So, what advice are we being offered to cope with negative comments on course evaluations? Basically, the classic stiff-upper-lip reaction (‘keep calm and carry on’), or the Spanish ‘te aguantas’ (chin up and swallow up your chagrin!). Please, note that since surveys results come when classes are over, there is no chance to reply in person to criticism. I did consider sending a collective email, and ended doing that but to thank students for their positive criticism, without mentioning the negative views. I saw no point in acknowledging them, as this is not expected from the system or the students.

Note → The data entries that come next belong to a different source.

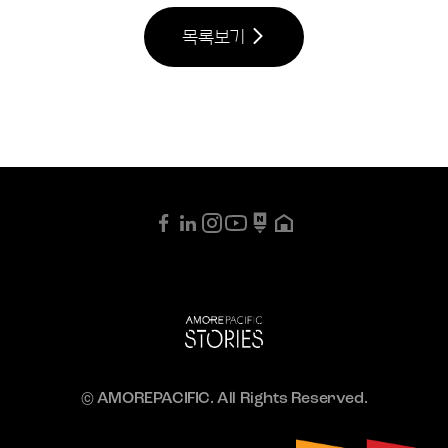
목록보기
© AMOREPACIFIC. All Rights Reserved.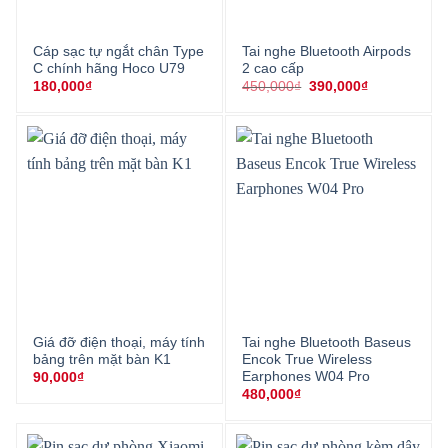
Cáp sạc tự ngắt chân Type
Tai nghe Bluetooth Airpods
C chính hãng Hoco U79
2 cao cấp
Giá
Giá
180,000
₫
450,000
₫
390,000
₫
gốc
hiện
là:
tại
450,000₫.
là:
390,000₫.
Giá đỡ điện thoại, máy tính
Tai nghe Bluetooth Baseus
bảng trên mặt bàn K1
Encok True Wireless
Earphones W04 Pro
90,000
₫
480,000
₫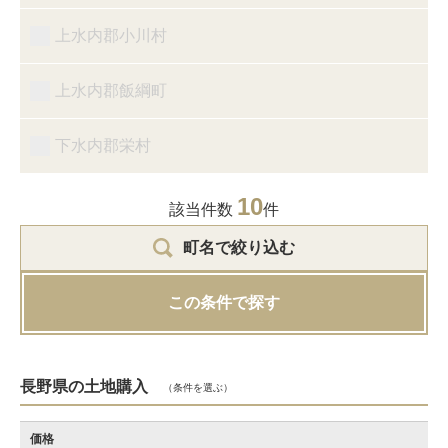
上水内郡小川村
上水内郡飯綱町
下水内郡栄村
10
該当件数
件
町名で絞り込む
この条件で探す
長野県の土地購入
（条件を選ぶ）
価格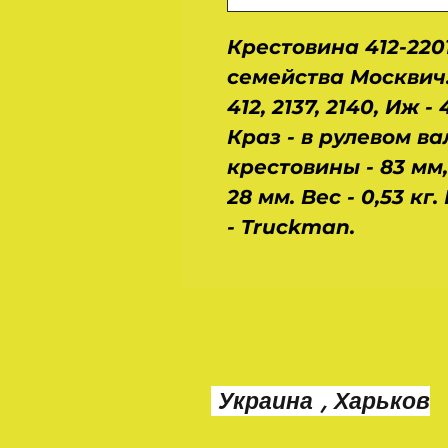
Крестовина 412-220
семейства Москвич.
412, 2137, 2140, Иж -
Краз - в рулевом в
крестовины - 83 мм
28 мм. Вес - 0,53 кг
- Truckman.
Украина , Харьков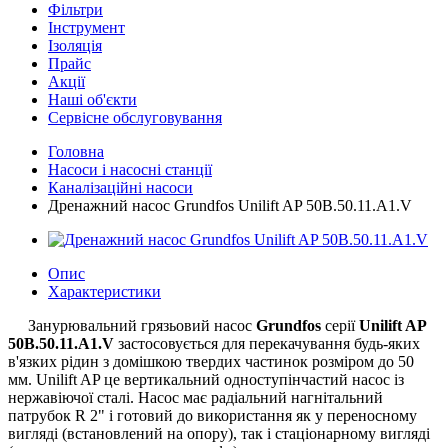
Фільтри
Інструмент
Ізоляція
Прайс
Акції
Наші об'єкти
Сервісне обслуговування
Головна
Насоси і насосні станції
Каналізаційні насоси
Дренажний насос Grundfos Unilift AP 50B.50.11.A1.V
Опис
Характеристики
Занурювальний грязьовий насос
Grundfos
серії
Unilift AP
50B.50.11.A1.V
застосовується для перекачування будь-яких
в'язких рідин з домішкою твердих частинок розміром до 50
мм. Unilift AP це вертикальний одноступінчастий насос із
нержавіючої сталі. Насос має радіальний нагнітальний
патрубок R 2" і готовий до використання як у переносному
вигляді (встановлений на опору), так і стаціонарному вигляді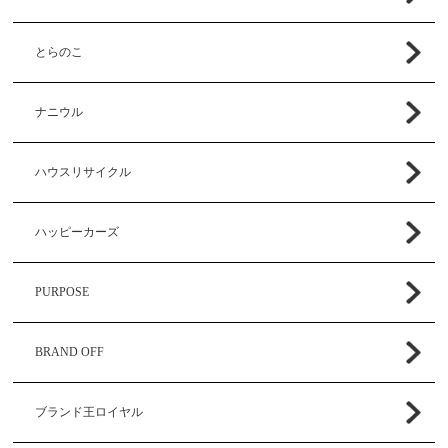
とらのこ
ナニウル
ハウスリサイクル
ハッピーカーズ
PURPOSE
BRAND OFF
ブランド王ロイヤル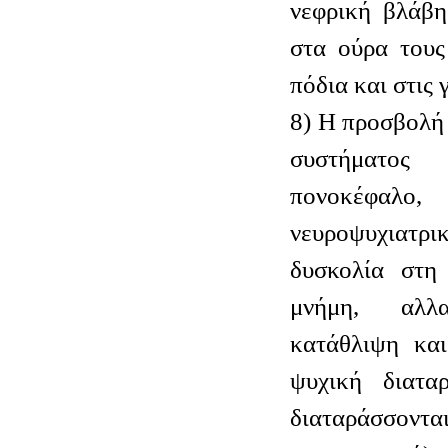
νεφρική βλάβη
στα ούρα τους
πόδια και στις 
8) Η προσβολή 
συστήματο
πονοκέφαλ
νευροψυχιατρι
δυσκολία στη
μνήμη, αλλ
κατάθλιψη κα
ψυχική διατα
διαταράσσον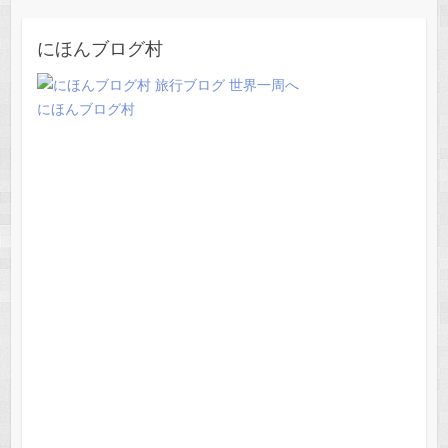
にほんブログ村
にほんブログ村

Maryellen Weimer speaks of ‘overreaction’ in a personal case very similar to mine, and advices the following: 1) Step back; 2) Look again later, but with objectivity; 3) Decide what you’re going to do; 4) Talk to a trusted colleague; 5) Talk to a few students; 6) Recognize that you are not alone. She also recommends Hodges & Stanton’s 2007 “classic” article “Translating Comments on Student Evaluations into the Language of Learning,” which I have not read yet. I’ve taken steps 1-4 and 6, but since I don’t know who’s not happy about my teaching I can’t talk to them. I’m, by the way, running an experiment: I’m openly telling my Department colleagues about the negative comments I’ve received, and although they commiserate with me none has acknowledged having received any. This puzzles me: either I’m the Department’s black sheep (me, who used to be popular!!) or they are too embarrassed to discuss this question.
I’m starting a new subject in about two weeks’ time, with half the class that gave me the negative comments, and, as you may imagine, my self-confidence is at a low approaching burnt-out. A point I must clarify is that I very much suspect that the central problem is that the subject I’ve been assessed for, Contemporary English Literature, is a compulsory fourth-year subject. Many of our linguistics-oriented students very much dislike having to take yet another Literature subject, which, besides, did not appear in the syllabus they registered for a few years ago. That, of course, is not my fault. Introducing Contemporary and making it compulsory was a joint decision of the whole Department. I just volunteered to teach it. Perhaps that’s enough to make me a hateful person, I don’t know.
As you can see I’m not addressing the elephant in the room: am I, then, an awful teacher? I could take the negative criticism and reply to each complaint one by one here, but I see no point. You, my reader, would still not know what kind of teacher I am, for I could be lying. Of course, I honestly believe that I am a very committed teacher who does care for their students and that I am doing my best for them. I had some very bad teachers in my student days, and I really think I’m nothing like them, but, obviously some students totally disagree.
I feel that I am very unfairly judged through means that do not give an adequate measure of how my classes work. The additional problem is that this anonymous feedback offers no useful tips. I will certainly consider for next year the requests (politely given in class during general conversation) about using more time to teach how to write reviews and offer feedback on them, but what can I do with opinions such as “in this subject I have learned nothing” or “if attendance were not compulsory nobody would be in class” (there is much worse…)? I just think that anonymous opinions should be written as if they were addressed to the teacher face to face in their office, once assessment is over and both students and professors are free to speak.
My hope is that, if not now perhaps in the future, students look back and conclude that, after all, they did learn something from me and that you don’t have to necessarily like your teachers. I also hope that, if they ever become teachers, they can manage to be much better teachers than me and please their students. As for the next semester, I’m considering whether to stop reading students’ surveys to protect my mental health.
I finish today with my deepfelt thanks to the Head of Department and the BA Coordinator for having listened to me, and helped.